Kicking drugs is harder than combatives….

From Matt:
You and I are lucky.
We’ve never kicked crack.
We’ve all had some vices. The occasional smoke, coffee, ice cream, a favorite drink.
Mine, as an American southern – whiskey. Or Southern Comfort.
A while back I was asked to teach a class for the Dekalb County CLEAN initiative, as a part of their credit hours in their drug program. Dekalb County GA, where I used to live…it’s one of the scarier places in Atlanta. Memorial – Candler – Glenwood.
When people talk about Atlanta being a murder campital, Dekalb county in Atlanta city limits is a hotspot. Not a night went by that I and Carly Krantz (an artist I manage) didn’t hear gun shots or see things we didn’t want to see.
But Dekalb County was overflowing was drug cases and they instituted a special program for offenders to commute their sentences if they enroll in a program. These are people who have hit life’s dead end and it hit them back – and they enroll to get clean and stay out of jail. It’s a three year program and it works.
It’s not Ft. Benning…it’s not the Land Warrior Development Group…it’s not Ft Bliss…
It’s a different world.
I was given certain guidelines – do not teach combat, teach movement. Teach them health, talk to them, teach them. When I stepped into the class I was surrounded by a group of survivors. 20 people who were mine to teach for the next few hours.
But it wasn’t what I taught them – it was what they taught me.
In the course of those hours I watched mothers who used to trick learn to sit efficiently – men who were pimps learn equilibrium – gay men who had AIDS learn to roll efficiently.
Recovering meth addicts learn how to use the box, protective prone position, and box to get up.
They loved it. They really loved it.
Martial art, combatives, health – it’s all about discipline. The discipline to work out daily – to do you drills every day – to go to class – to do your visualization exercises.
Everything we do, in martial arts is about discipline…will power.
We could be on a couch.
Instead, we are training.
But, most of us have never had to have the will power to kick meth.
Most of us have never had the will power to kick crack cocaine…we don’t even know that level.
We don’t even know what that is. We lead lives of discipline for our arts and systems, styles and methods – while we look at those in program and think, ‘What a moron, they were on crack.’
What we don’t realize is – if you can kick crack, you can learn meditation. If you can kick meth, you can learn a throw or a wedge.
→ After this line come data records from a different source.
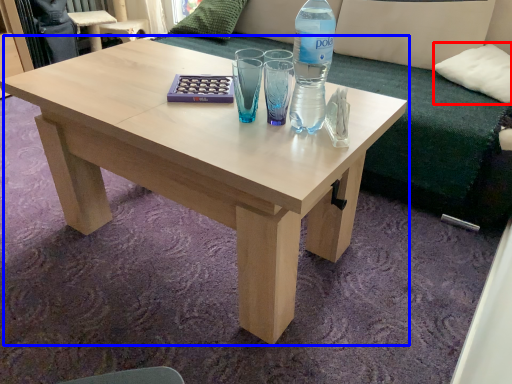 Question: Which of the following is the closest to the observer, pillow (highlighted by a red box) or coffee table (highlighted by a blue box)?

Choices:
 (A) pillow
 (B) coffee table

Answer: (B) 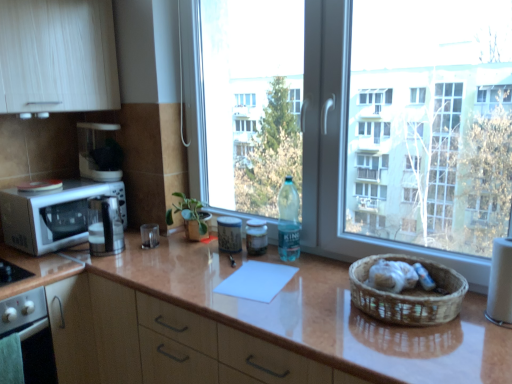 Identify the location of free spot in front of matte glass jar at center, marked as the 3th appliance in a top-to-bottom arrangement. (256, 270). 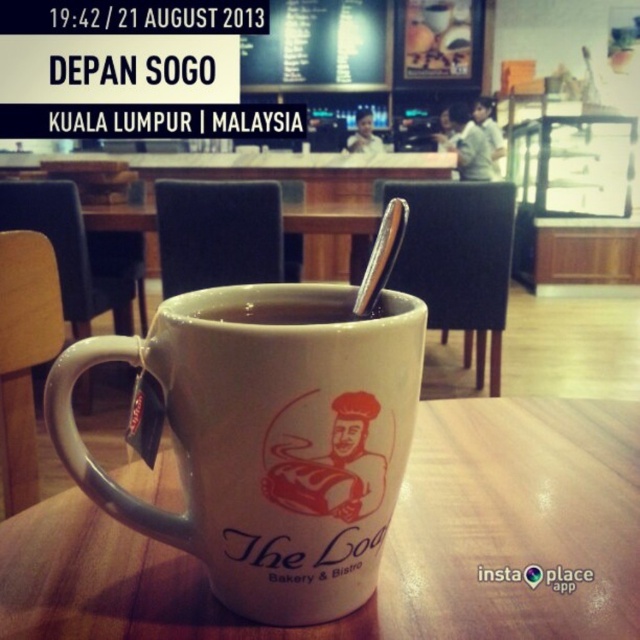 You are a customer at The Loaf Bakery and Bistro and you see two points in the image. The first point is at coordinate point (64, 445) and the second is at point (332, 316). Which point is closer to you?

Point (64, 445) is closer to you than point (332, 316).

You are sitting at the white wood table at center and want to reach the white matte cup at center. Which direction should you move to get it?

The white wood table at center is on the right side of the white matte cup at center, so you should move to your left to reach the cup.

You are a customer at The Loaf Bakery and Bistro in Kuala Lumpur. You see two points on the table. The first point is at coordinate point (625, 595) and the second point is at coordinate point (282, 314). Which point is closer to you?

Point (625, 595) is in front of point (282, 314), so it is closer to you. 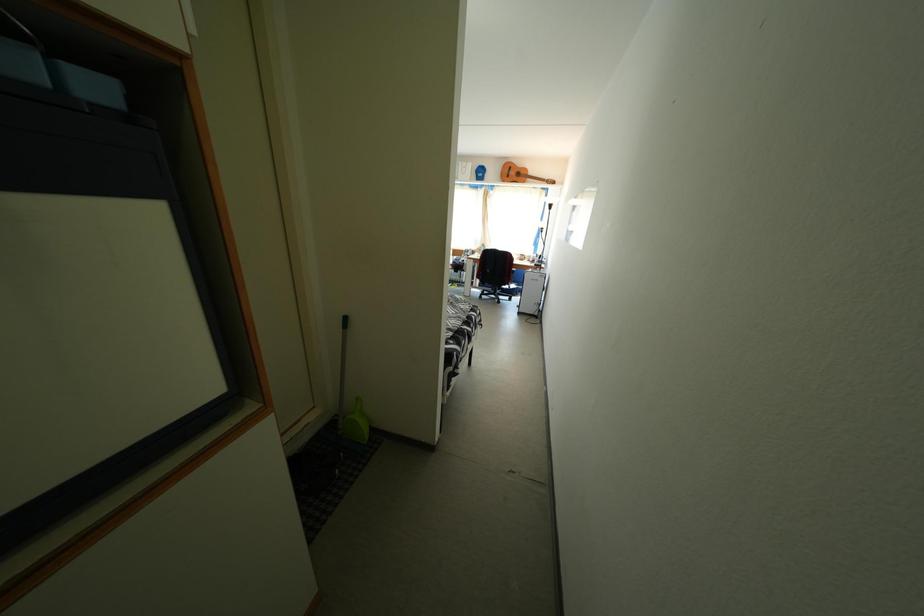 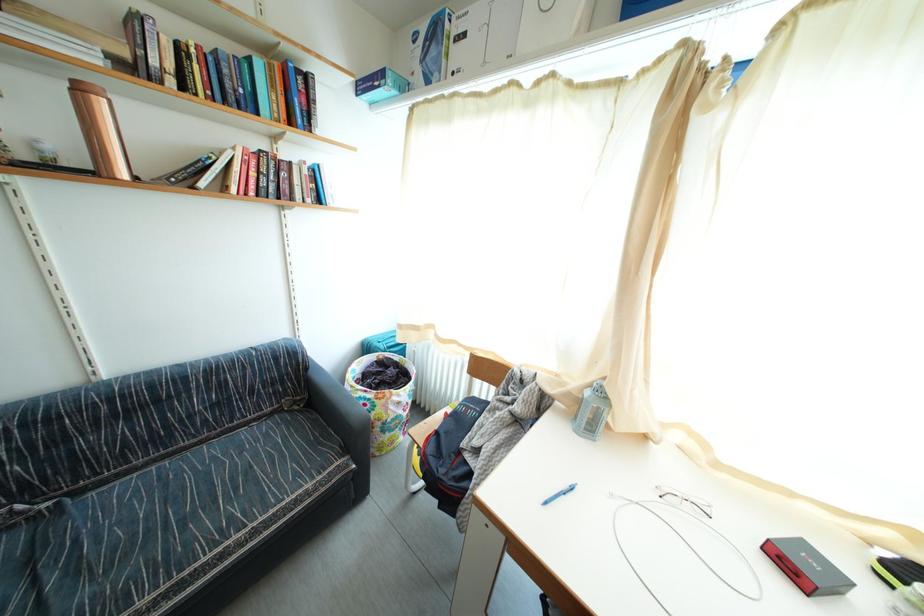 Question: In a continuous first-person perspective shot, in which direction is the camera moving?

Choices:
 (A) Left
 (B) Right
 (C) Forward
 (D) Backward

Answer: (C) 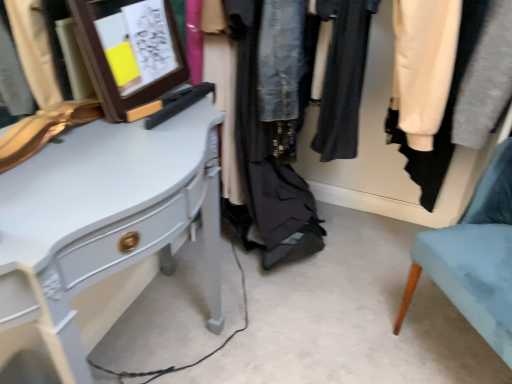 Question: Should I look upward or downward to see light blue fabric chair at lower right?

Choices:
 (A) down
 (B) up

Answer: (A)

Question: Would you say white glossy desk at left is part of wooden frame at upper left's contents?

Choices:
 (A) yes
 (B) no

Answer: (B)

Question: Is wooden frame at upper left looking in the opposite direction of white glossy desk at left?

Choices:
 (A) no
 (B) yes

Answer: (A)

Question: Would you say wooden frame at upper left is a long distance from white glossy desk at left?

Choices:
 (A) no
 (B) yes

Answer: (A)

Question: Can you confirm if wooden frame at upper left is positioned to the left of white glossy desk at left?

Choices:
 (A) yes
 (B) no

Answer: (B)

Question: Does wooden frame at upper left have a lesser width compared to white glossy desk at left?

Choices:
 (A) no
 (B) yes

Answer: (B)

Question: Is wooden frame at upper left located outside white glossy desk at left?

Choices:
 (A) yes
 (B) no

Answer: (A)

Question: Is denim jacket at center completely or partially outside of white glossy desk at left?

Choices:
 (A) no
 (B) yes

Answer: (B)

Question: Is the position of denim jacket at center less distant than that of white glossy desk at left?

Choices:
 (A) no
 (B) yes

Answer: (A)

Question: Does denim jacket at center appear on the right side of white glossy desk at left?

Choices:
 (A) no
 (B) yes

Answer: (B)

Question: From a real-world perspective, does denim jacket at center sit lower than white glossy desk at left?

Choices:
 (A) no
 (B) yes

Answer: (A)

Question: Considering the relative sizes of denim jacket at center and white glossy desk at left in the image provided, is denim jacket at center bigger than white glossy desk at left?

Choices:
 (A) no
 (B) yes

Answer: (B)

Question: Does denim jacket at center have a smaller size compared to white glossy desk at left?

Choices:
 (A) no
 (B) yes

Answer: (A)

Question: Does wooden frame at upper left turn towards light blue fabric chair at lower right?

Choices:
 (A) yes
 (B) no

Answer: (B) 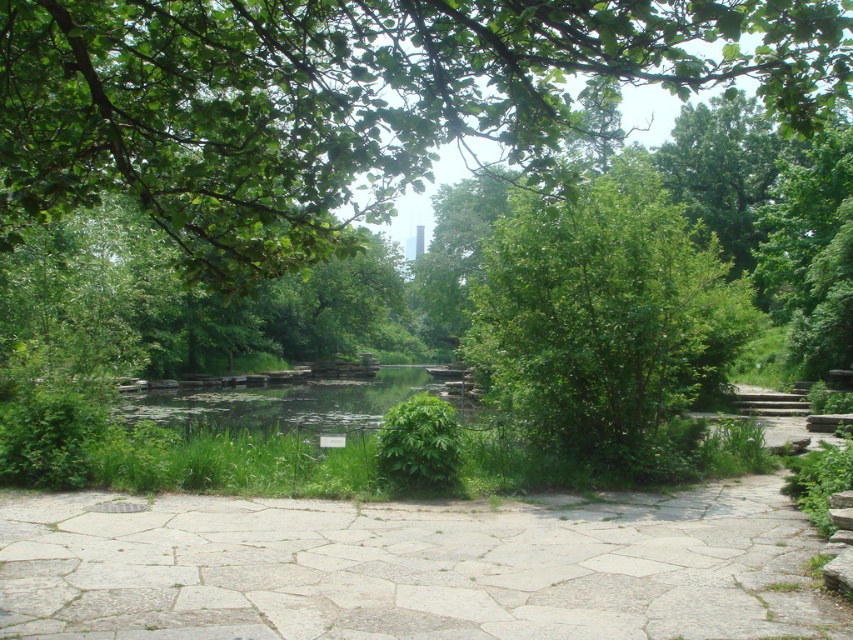 Which is in front, point (585, 44) or point (764, 596)?

Point (585, 44) is more forward.

Does green leafy tree at upper center have a lesser height compared to white stone path at center?

No.

The image size is (853, 640). In order to click on green leafy tree at upper center in this screenshot , I will do `click(347, 100)`.

The width and height of the screenshot is (853, 640). I want to click on green leafy tree at upper center, so click(x=347, y=100).

Is white stone path at center behind green leafy bush at center?

Yes, it is behind green leafy bush at center.

Is white stone path at center taller than green leafy bush at center?

No, white stone path at center is not taller than green leafy bush at center.

What do you see at coordinates (415, 566) in the screenshot?
I see `white stone path at center` at bounding box center [415, 566].

The width and height of the screenshot is (853, 640). Find the location of `white stone path at center`. white stone path at center is located at coordinates (415, 566).

Is green leafy tree at upper center below green leafy bush at center?

No.

Is green leafy tree at upper center positioned in front of green leafy bush at center?

Yes, green leafy tree at upper center is closer to the viewer.

What do you see at coordinates (347, 100) in the screenshot? The image size is (853, 640). I see `green leafy tree at upper center` at bounding box center [347, 100].

Identify the location of green leafy tree at upper center. (347, 100). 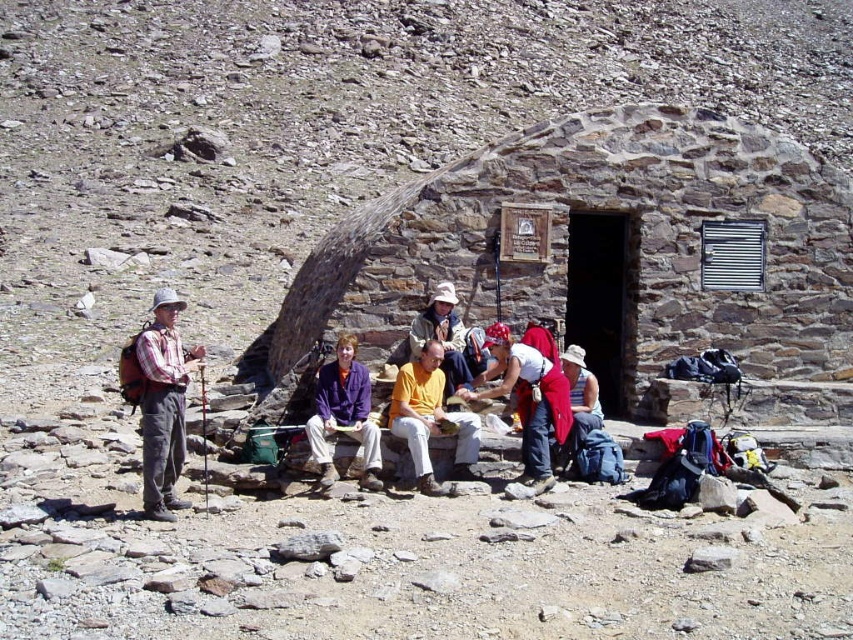 You are a hiker trying to locate your friend who is wearing a matte yellow shirt at center. You are currently wearing a purple fleece jacket at center. How far apart are you from your friend?

The purple fleece jacket at center and matte yellow shirt at center are 3.26 meters apart, so you are 3.26 meters away from your friend.

You are a hiker who has reached the stone textured hut at center. You notice your purple fleece jacket at center nearby. Which object is positioned higher in elevation?

The stone textured hut at center is positioned higher in elevation than the purple fleece jacket at center according to the description. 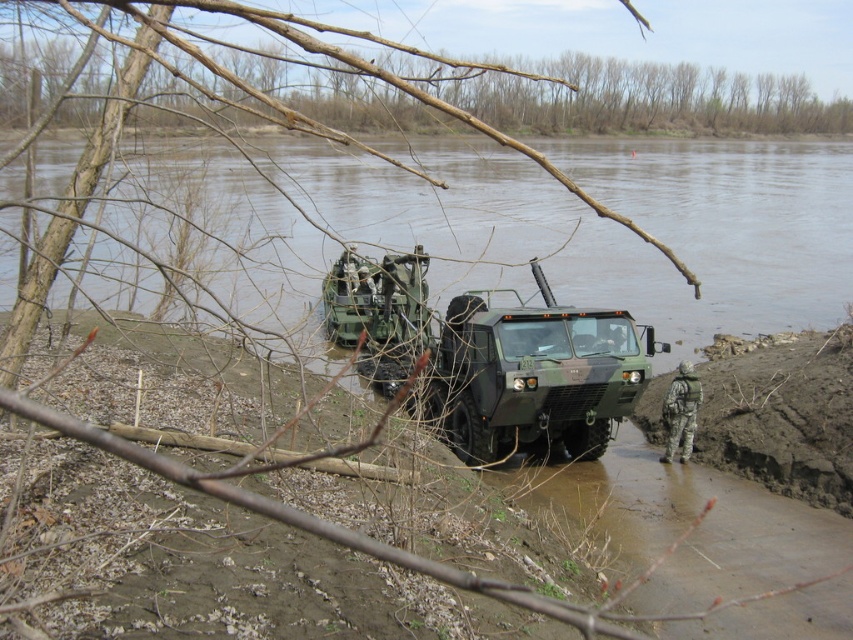 Who is more forward, (412,349) or (555,124)?

Point (412,349) is in front.

Does green matte military truck at center have a greater height compared to brown bark tree at upper center?

No.

At what (x,y) coordinates should I click in order to perform the action: click on green matte military truck at center. Please return your answer as a coordinate pair (x, y). The image size is (853, 640). Looking at the image, I should click on (532, 376). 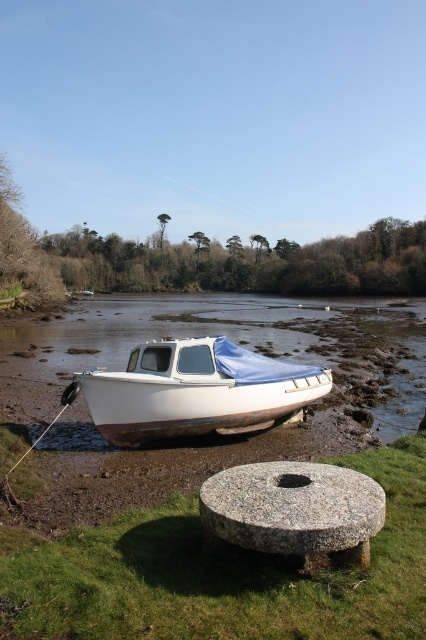 You are standing at the riverside and want to walk from the white matte boat at center to the granite millstone at lower center. Which direction should you move to reach it?

The granite millstone at lower center is located below the white matte boat at center, so you should move downward to reach it.

You are standing at the point with coordinates point (196, 390). What object are you standing on?

You are standing on the white matte boat at center.

You are standing at the point marked as point [222,573] in the image. Looking around, you see a large round stone millstone and a small white boat with a blue tarp. Which object is closer to your current position?

The point [222,573] is on green grass at center, so the large round stone millstone is closer to your position as it is described to be in the foreground, while the boat is in the middle ground farther away. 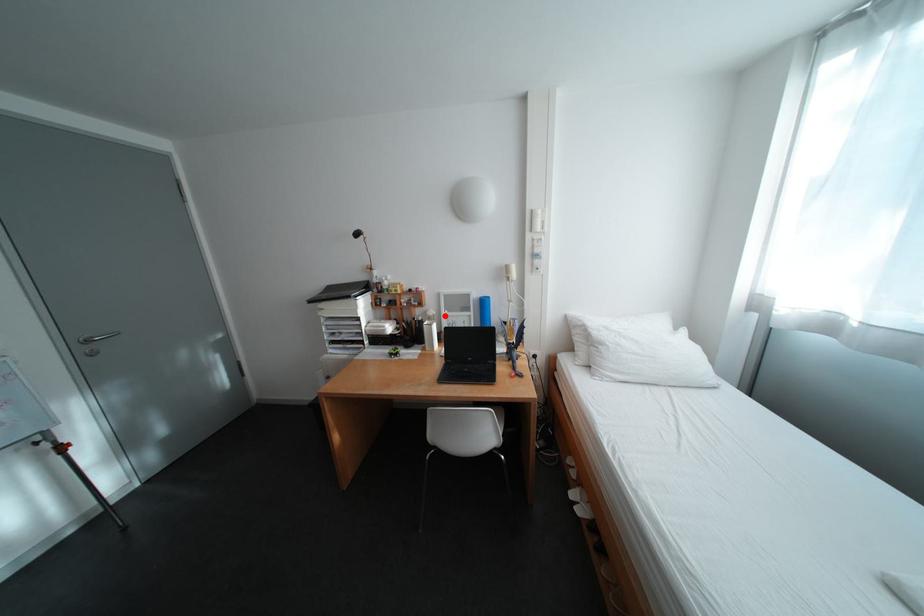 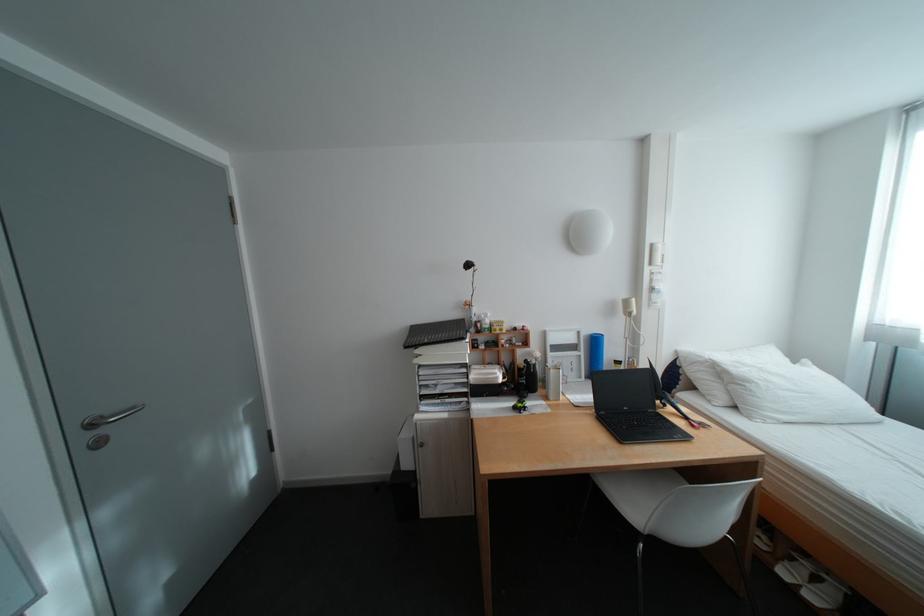 Question: I am providing you with two images of the same scene from different viewpoints. Given a red point in image1, look at the same physical point in image2. Is it:

Choices:
 (A) Closer to the viewpoint
 (B) Farther from the viewpoint

Answer: (B) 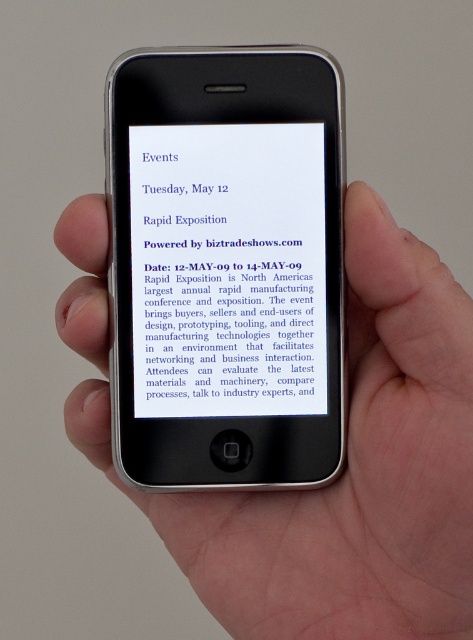 You are a person looking at the phone in the image. There are two points on the phone screen, one at coordinates point (273, 496) and another at point (194, 154). Which point is closer to the bottom edge of the phone screen?

Point (194, 154) is closer to the bottom edge of the phone screen because it is in front of point (273, 496), which is behind it.

You are trying to place both the black plastic phone at center and the blue paper at center into a rectangular box. Which object will require a wider box?

The black plastic phone at center requires a wider box since its width is larger than the blue paper at center.

You are taking a photo of the phone with your camera. Which of the two points, point (289, 404) or point (312, 323), will appear larger in the photo?

Point (289, 404) will appear larger in the photo because it is closer to the camera than point (312, 323). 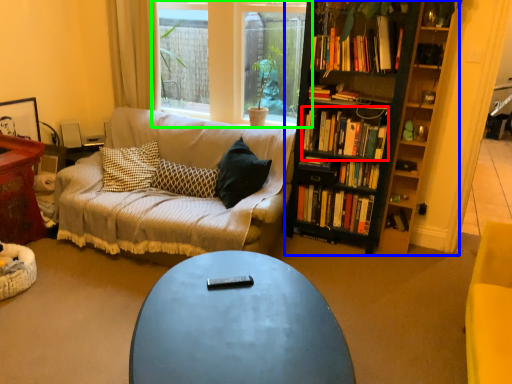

It’s all about application – application of will power.

By the end of the night, when we were winding down and doing our relaxation exercises, I did the usual Q&A. Everyone wanted to know how I learned all this – how they could learn it.
The Q&A turned to a reverse – me asking them about willpower, what they had learned.
The lecturer was lectured.
I leave you with this….
Every time we, as instructors, teach – we have one student who does more than anyone. Usually, we see their potential, and we push them hard. We abuse them a little – we push them around – we test them because we see that potential, but we have to judge their willingness to go through that rite of passage every serious student goes through.
My subject was a 26 year old, strong as an ox recovering crack addict – clean 1.5 years – working for UPS – his clothes were tattered – he was scarred and had seen more fighting than most will ever see. He told me he had no real place to live, lived here and there.
Working with him, he challenged me – which I like. The strength, the pride, the experience, the knowledge of what a real fight was about. I could tell that he was a walking debrief.
After class we got into a conversation…he wanted to begin training asap. I told him he couldn’t until he finished the prgram – and he had 1.5 years to go. He said he’d contact me when he did.
He never did.
But, he told me a week before he was attacked with a knife on the street while walking to his job. I asked him what he did. He showed me – it was perfect.
He side stepped the initial lunge (he said it helped it was a crackhead), pushed the arm, hit the face, and began kicking the legs as hard as he could to knock the guy down.
Then, he ran. He said he had been doing it for years.
No training.
It’s exactly what I would have done.
What can you teach him????? Odds are – most self-defense instructors can’t teach him shit.
When he asked me how I had the willpower to stay in this so long and keep training like ‘some bruce lee shit’, I asked him how he had the willpower to kick his habit.
‘It’s in me, I guess. Just didn’t know it was until I had no other choice, then, I had to do it. Kicking the habit is like the street – it’s either in you, or you die alone brother. Alone.’
You want to learn about martial arts – martial art is about self-mastery.
Go teach a program like this.
I learned more in those 3 hours than I have in 14 years.
It’s the next best thing to kicking crack.